Bon, je vais regarder dans un autre, pour voir s'il y a d'autres choses. Au hasard... Celui-là ! Regarde, il y a la même chose ! Celui-là aussi... et encore celui-là !
« On dirait qu'il y a ça dans tous. C'est bizarre. Je me demande ce que c'est. »
Moi aussi ! Je comprends pas très bien ce que...
- Naëlle ?
Mince ! C'est maman, elle est déjà là ? Viiiite, faut que je range !
- Naëlle ? Tu es où ma puce ?
- J'arrive ! Je suis dans le salon.
Ouf ! A temps !
- Tu faisais quoi ma chérie ?
- Je m'étais endormie et tu m'as réveillée.

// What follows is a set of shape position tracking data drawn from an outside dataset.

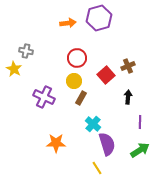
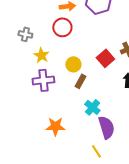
red circle: (77, 58) -> (62, 27), moved
yellow star: (14, 69) -> (41, 55), moved
purple cross: (44, 97) -> (43, 80), turned -30

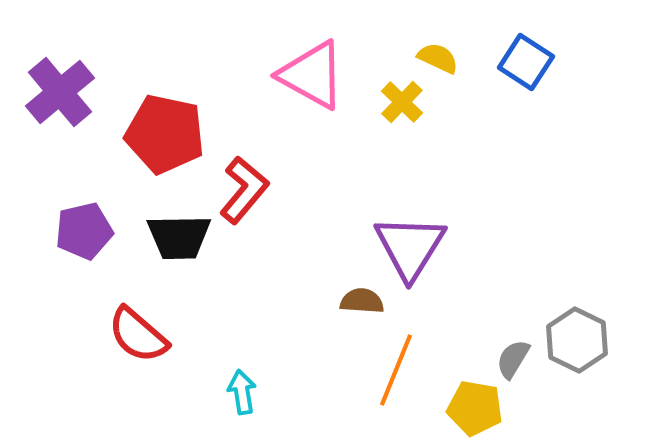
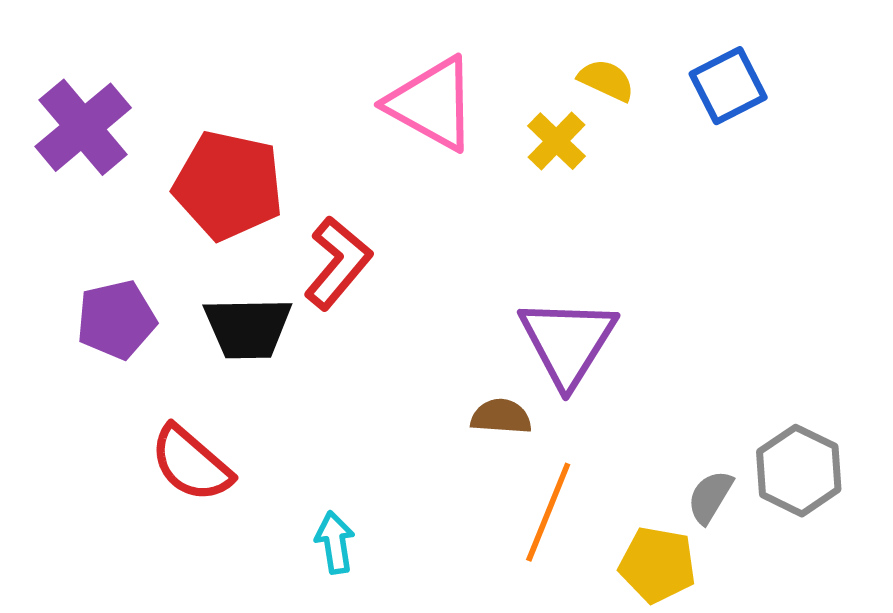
blue square: (526, 62) -> (728, 86), turned 30

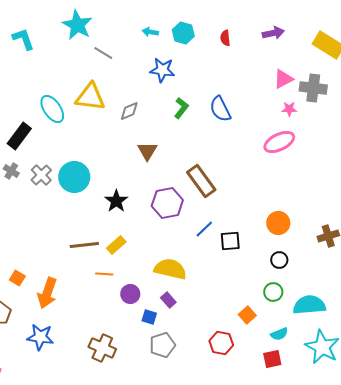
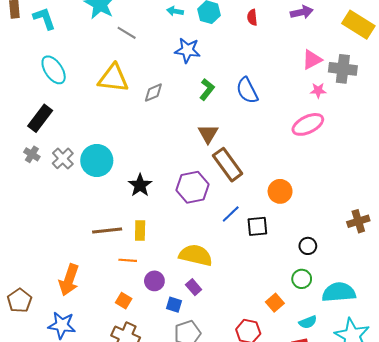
cyan ellipse: (52, 109) -> (54, 70), moved
brown triangle: (147, 151) -> (208, 134), moved
orange circle: (278, 223) -> (280, 191), moved
yellow rectangle: (116, 245) -> (140, 231), turned -48
orange square: (17, 278) -> (124, 301), moved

J'ai eu peur.
- Oh pardon. Il pleut, on va faire tes devoirs ?
- Ouais, d'accord.
- Oui, pas ouais.
Oh zut, j'avais pas eu le temps de comprendre ce que c'était ! Et maintenant, je pourrai plus y aller, ils vont jamais m'en laisser l'occasion, tu peux en être sûre !

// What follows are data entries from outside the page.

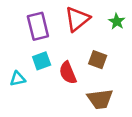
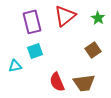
brown square: (98, 60) -> (93, 50), moved, turned 35
red semicircle: (68, 73) -> (57, 82), moved

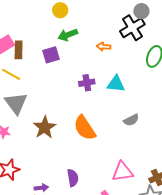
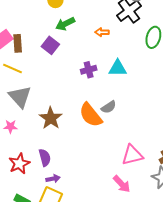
purple square: (51, 55) -> (50, 45), turned -30
gray semicircle: (131, 120) -> (109, 107), moved
purple semicircle: (73, 178) -> (45, 158), moved

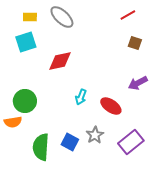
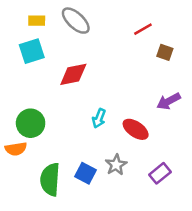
red line: (128, 15) -> (143, 29), moved
purple rectangle: (131, 142) -> (160, 173), size x0.7

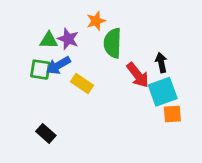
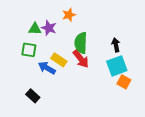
green semicircle: (113, 43) -> (81, 43), moved
blue arrow: (58, 65) -> (47, 68), moved, turned 60
red arrow: (138, 75) -> (81, 59), moved
orange square: (172, 114) -> (124, 82), turned 32

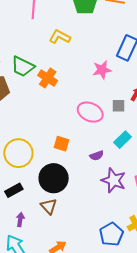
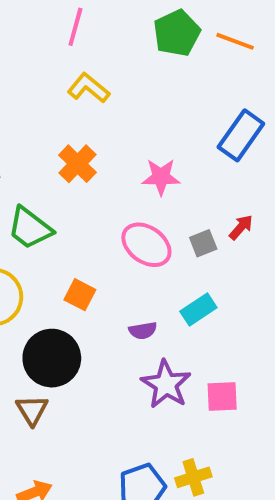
yellow L-shape: (60, 37) -> (89, 88), moved
green trapezoid: (23, 67) -> (30, 228), moved
pink star: (102, 70) -> (161, 177), moved
gray square: (119, 106) -> (203, 243), turned -32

On est donc allée faire mes devoirs, en plus j'avais rien à demander, ils étaient super faciles, alors j'ai encore du inventer quelque chose que je comprenais pas soi-disant. Je vais finir pas être une super menteuse !

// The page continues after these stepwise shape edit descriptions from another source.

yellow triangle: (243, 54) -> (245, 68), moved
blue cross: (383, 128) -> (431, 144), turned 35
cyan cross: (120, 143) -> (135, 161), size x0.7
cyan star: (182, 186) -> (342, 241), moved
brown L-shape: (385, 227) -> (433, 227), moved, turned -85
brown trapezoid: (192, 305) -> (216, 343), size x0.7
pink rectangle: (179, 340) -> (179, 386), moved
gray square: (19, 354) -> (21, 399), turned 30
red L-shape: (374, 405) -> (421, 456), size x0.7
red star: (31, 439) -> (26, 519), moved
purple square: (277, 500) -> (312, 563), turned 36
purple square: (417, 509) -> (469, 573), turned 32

Il fallait absolument que j'en parle à Ysaline et Lucas ! Peut-être qu'ils pourraient m'aider. Et puis de toute façon je n'aimais pas d'être la seule à savoir comme ça. Il fallait que je le dise à quelqu'un !
Le week-end touchait à sa fin, ma maman allait partir, mon papa venait de revenir. Pour une fois, je lui ai posé des questions sur son travail, mais il est resté très vague.
- Alors, tu as fait quoi pendant tout un week-end ? demandai-je.
- J'ai travaillé ma puce.
- Oui mais tu as fait quoi ? Je sais même pas ce que tu fais !
- C'est vrai, parce que c'est un peu compliqué pour une petite fille comme toi.
- Je suis plus si petite !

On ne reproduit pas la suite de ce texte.